On 27 August, following José Palafox's instructions to push as far up the Ebro as he could, Montijo, at the head of a column of the Army of Aragón reached the bridge at Alfaro, almost opposite the left flank of the French forces at Milagro. When attacked there by Lefebvre-Desnouettes's cavalry, the Spanish column retreated to Tudela, where Marshal Moncey met them with an infantry division. Again, Montijo retreated. Thinking that these skirmishes must be mere diversions, and under the impression that the attack would be coming from that side, King Joseph moved his reserves up the river to Miranda. Montijo, however, had given way because his troops were raw levies, and because his nearest support was Saragossa.

Montijo returned to Madrid towards the end of September and tried to form a government of relevant aristocrats but met with the opposition of the Duke of Infantado. Together with the Marquis of Coupigny and Francisco Palafox, as members of the Junta Militar commissioned by the Junta Central to oversee military matters, they were especially preoccupied with Castaños' movements on the Ebro.

At the end of October, Montijo was a member of the deputation from the Supreme Junta, consisting of Francisco Palafox and Coupigny, that was sent to put pressure on Castaños for not yet having attacked the French. José Palafox joined them from Saragossa. By the beginning of November, "after a long and stormy meeting", it was decided to resume offensive operations.

===1809===

In February, Montijo fought at Uclés (13 February).

In mid-April, Montijo was almost successful in carrying out a pronunciamiento in Granada, supported by Infantado and Francisco Palafox, and for which the Junta banished him to San Lucar.

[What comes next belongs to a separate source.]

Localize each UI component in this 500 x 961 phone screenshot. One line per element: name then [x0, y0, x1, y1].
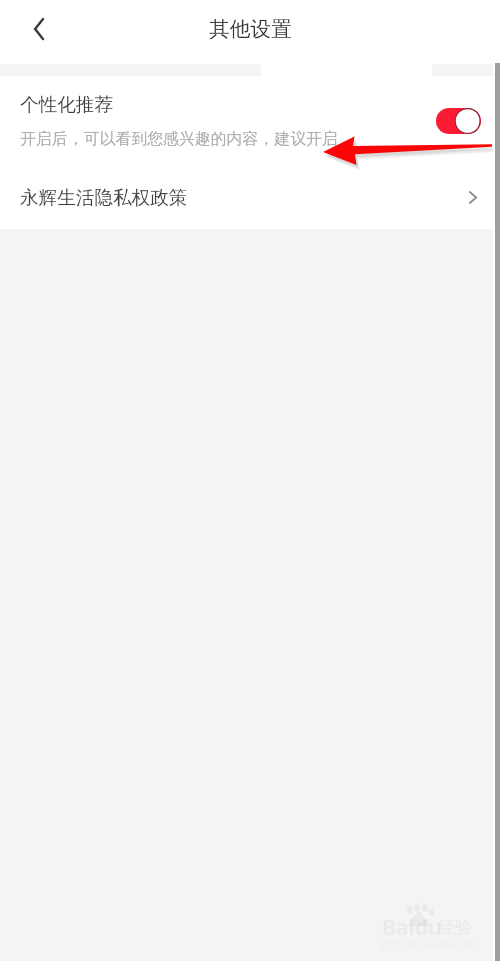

Montijo, together with members of the old Junta of Seville, Francisco Palafox, and the Dukes of Infantado and Osuna, was one of the conspirators planning to overthrow the Central Junta, deport them all to the Canaries, and proclaim a Regency. That September, they approached Wellesley, British Ambassador to Spain (and Wellington's younger brother), to request his aid, which he refused. Wellesley immediately reported the plot, without revealing any names, to Martín de Garay, secretary to the Junta.
 Montijo was imprisoned in Seville for participating in the plot.

===1810===

In January, Montijo and Palafox escaped from prison during a mutiny. Montijo joined the Army of Extremadura, but due to differences with the generals there, he returned to Cádiz in September and by the end of October was in Alicante, once again at the head of his Provincial Regiment of Cuenca.

===1811===
From June to September Montijo saw action in the Alpujarras, where he won several small skirmishes against General Godinot's troops, who had been tasked with controlling the area. In August he captured two Polish companies near Motril, and later checked a column of 1,500 men under Colonel Rémond.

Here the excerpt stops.